本記事では、社会保険労務士の専門的な知見から、今回の審議会で示された論点を「3つの視点」に要約し、法改正の経緯や政府の狙い、そして今後の実務上の注意点について深く解説します。
1.連続勤務「最長48日間」を短縮へ。労働者の健康を守る規制強化
第一の視点は、労働者の健康確保に向けた連続勤務の規制強化です。
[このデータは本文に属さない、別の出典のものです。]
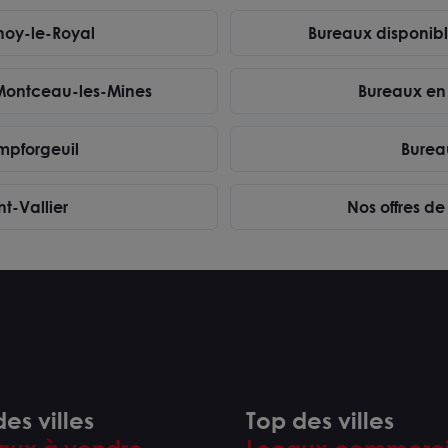
qui vous convient
?
noy-le-Royal
Bureaux disponib
ntactez-nous
 Montceau-les-Mines
Bureaux en
mpforgeuil
Burea
t-Vallier
Nos offres d
es villes
Top des villes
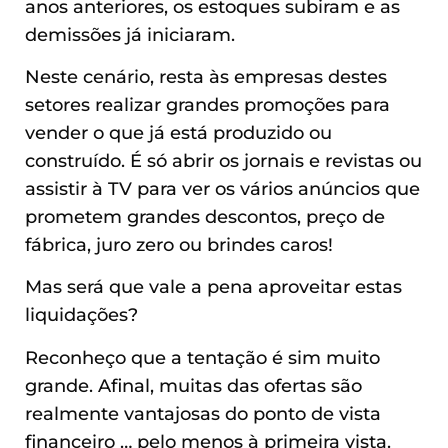
anos anteriores, os estoques subiram e as
demissões já iniciaram.
Neste cenário, resta às empresas destes
setores realizar grandes promoções para
vender o que já está produzido ou
construído. É só abrir os jornais e revistas ou
assistir à TV para ver os vários anúncios que
prometem grandes descontos, preço de
fábrica, juro zero ou brindes caros!
Mas será que vale a pena aproveitar estas
liquidações?
Reconheço que a tentação é sim muito
grande. Afinal, muitas das ofertas são
realmente vantajosas do ponto de vista
financeiro … pelo menos à primeira vista.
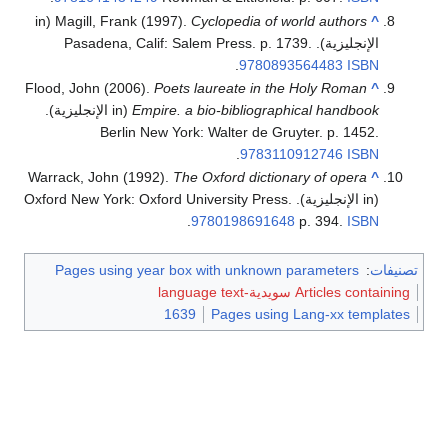
(in
Magill, Frank (1997).
Cyclopedia of world authors
^
الإنجليزية). Pasadena, Calif: Salem Press. p. 1739.
.
9780893564483
ISBN
Flood, John (2006).
Poets laureate in the Holy Roman
^
Empire. a bio-bibliographical handbook
(in الإنجليزية).
Berlin New York: Walter de Gruyter. p. 1452.
.
9783110912746
ISBN
Warrack, John (1992).
The Oxford dictionary of opera
^
(in الإنجليزية). Oxford New York: Oxford University Press.
.
9780198691648
p. 394.
ISBN
تصنيفات
:
Pages using year box with unknown parameters
Articles containing سويدية-language text
1639
Pages using Lang-xx templates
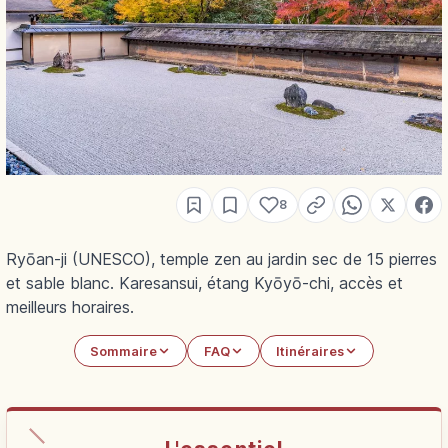
8
Ryōan-ji (UNESCO), temple zen au jardin sec de 15 pierres
et sable blanc. Karesansui, étang Kyōyō-chi, accès et
meilleurs horaires.
Sommaire
FAQ
Itinéraires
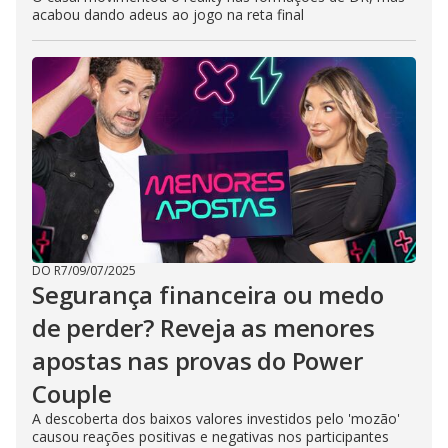
acabou dando adeus ao jogo na reta final
DO R7
/
09/07/2025
Segurança financeira ou medo
de perder? Reveja as menores
apostas nas provas do Power
Couple
A descoberta dos baixos valores investidos pelo 'mozão'
causou reações positivas e negativas nos participantes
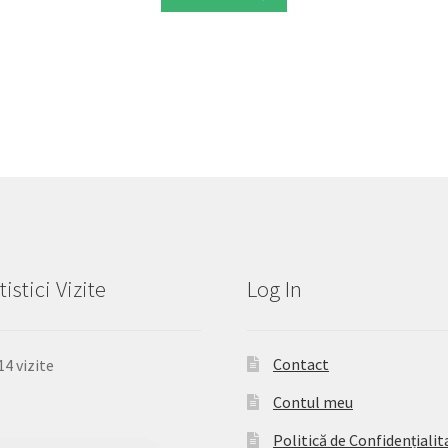
tistici Vizite
Log In
Contact
14 vizite
Contul meu
Politică de Confidențialit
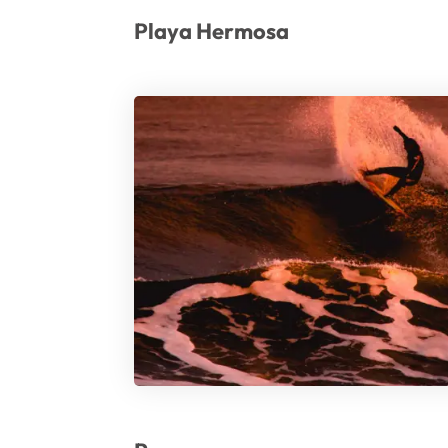
Playa Hermosa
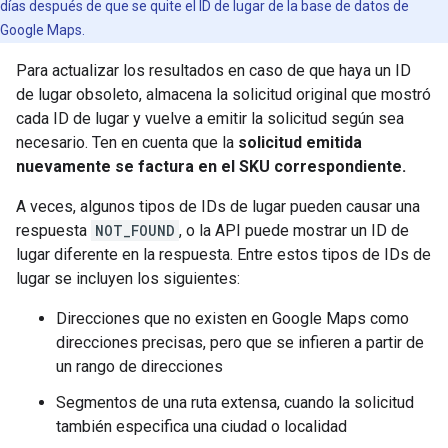
días después de que se quite el ID de lugar de la base de datos de
Google Maps.
Para actualizar los resultados en caso de que haya un ID
de lugar obsoleto, almacena la solicitud original que mostró
cada ID de lugar y vuelve a emitir la solicitud según sea
necesario. Ten en cuenta que la
solicitud emitida
nuevamente se factura en el SKU correspondiente.
A veces, algunos tipos de IDs de lugar pueden causar una
respuesta
NOT_FOUND
, o la API puede mostrar un ID de
lugar diferente en la respuesta. Entre estos tipos de IDs de
lugar se incluyen los siguientes:
Direcciones que no existen en Google Maps como
direcciones precisas, pero que se infieren a partir de
un rango de direcciones
Segmentos de una ruta extensa, cuando la solicitud
también especifica una ciudad o localidad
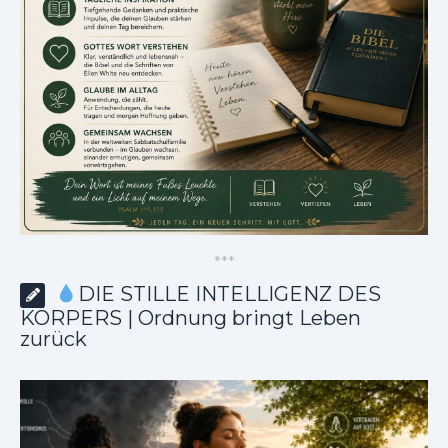
*
*
*
DIE STILLE INTELLIGENZ DES
KÖRPERS | Ordnung bringt Leben
zurück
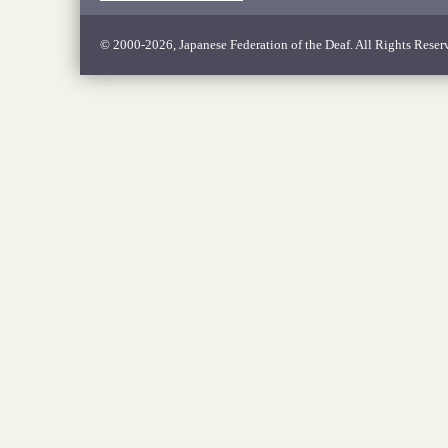
© 2000-2026, Japanese Federation of the Deaf. All Rights Reser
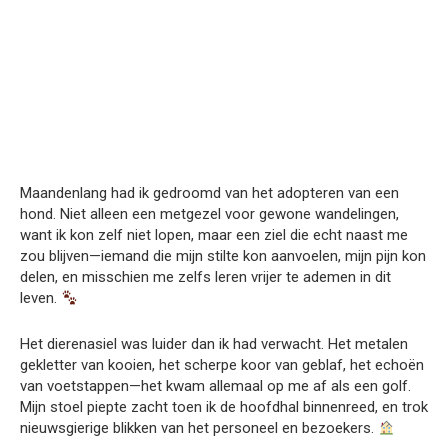
Maandenlang had ik gedroomd van het adopteren van een
hond. Niet alleen een metgezel voor gewone wandelingen,
want ik kon zelf niet lopen, maar een ziel die echt naast me
zou blijven—iemand die mijn stilte kon aanvoelen, mijn pijn kon
delen, en misschien me zelfs leren vrijer te ademen in dit
leven.
Het dierenasiel was luider dan ik had verwacht. Het metalen
gekletter van kooien, het scherpe koor van geblaf, het echoën
van voetstappen—het kwam allemaal op me af als een golf.
Mijn stoel piepte zacht toen ik de hoofdhal binnenreed, en trok
nieuwsgierige blikken van het personeel en bezoekers.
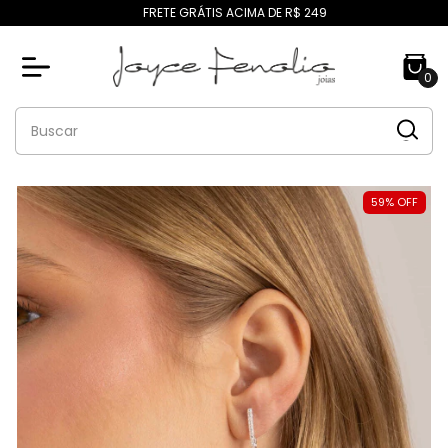
FRETE GRÁTIS ACIMA DE R$ 249
0
59
%
OFF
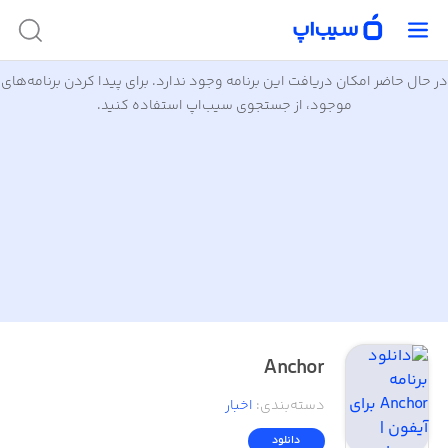
در حال حاضر امکان دریافت این برنامه وجود ندارد. برای پیدا کردن برنامه‌های
موجود، از جستجوی سیب‌اپ استفاده کنید.
Anchor
دسته‌بندی
:
اخبار
دانلود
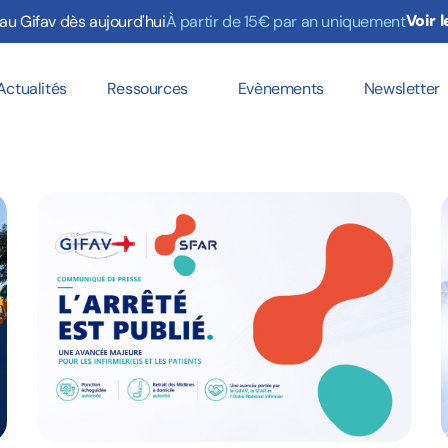
Voir l
au Gifav dès aujourd'hui
À partir de 15€ par an uniquement
Actualités
Ressources
Evènements
Newsletter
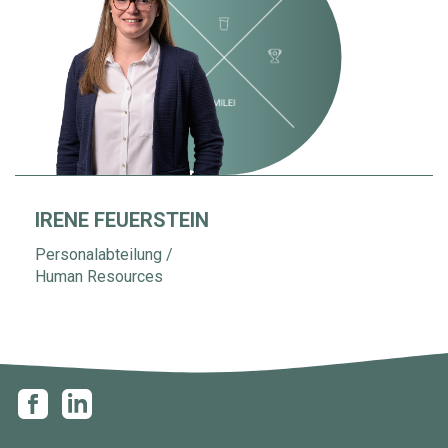
IRENE FEUERSTEIN
Personalabteilung /
Human Resources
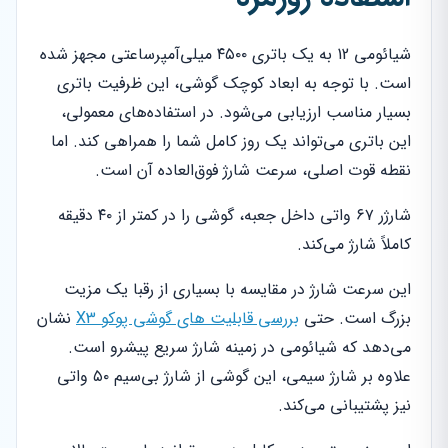
شیائومی 12 به یک باتری ۴۵۰۰ میلی‌آمپرساعتی مجهز شده
است. با توجه به ابعاد کوچک گوشی، این ظرفیت باتری
بسیار مناسب ارزیابی می‌شود. در استفاده‌های معمولی،
این باتری می‌تواند یک روز کامل شما را همراهی کند. اما
نقطه قوت اصلی، سرعت شارژ فوق‌العاده آن است.
شارژر ۶۷ واتی داخل جعبه، گوشی را در کمتر از ۴۰ دقیقه
کاملاً شارژ می‌کند.
این سرعت شارژ در مقایسه با بسیاری از رقبا یک مزیت
بزرگ است. حتی
بررسی قابلیت های گوشی پوکو X3
نشان
می‌دهد که شیائومی در زمینه شارژ سریع پیشرو است.
علاوه بر شارژ سیمی، این گوشی از شارژ بی‌سیم ۵۰ واتی
نیز پشتیبانی می‌کند.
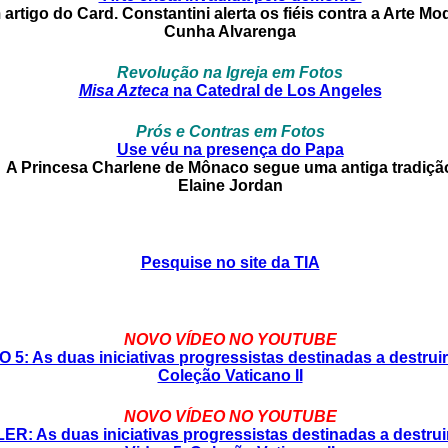
artigo do Card. Constantini alerta os fiéis contra a Arte Mo
Cunha Alvarenga
Revolução na Igreja em Fotos
Misa Azteca
na Catedral de Los Angeles
Prós e Contras em Fotos
Use véu na presença do Papa
A Princesa Charlene de Mônaco segue uma antiga tradiçã
Elaine Jordan
Pesquise no site da TIA
NOVO VÍDEO NO YOUTUBE
 5: As duas iniciativas progressistas destinadas a destruir 
Coleção Vaticano II
NOVO VÍDEO NO YOUTUBE
ER: As duas iniciativas progressistas destinadas a destruir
今回の厚労省の議論でも特に注目されているのが、連続勤務「最長48日間」を短縮するという方針です。
現在の労働基準法第35条では、原則として「毎週少なくとも1回の休日」を与えることが義務付けられていますが、例外として「4週間を通じ4日以上の休日」を与える変形休日制(4週4休制)も認められています。この例外規定を活用し、最初の4週間の最初に4日の休みを置き、次の4週間の最後に4日の休みを配置することで、現行法上は「最長48日間の連続勤務」が可能となっています。さらに労使協定を結べば休日に出勤させることもできる仕組みです。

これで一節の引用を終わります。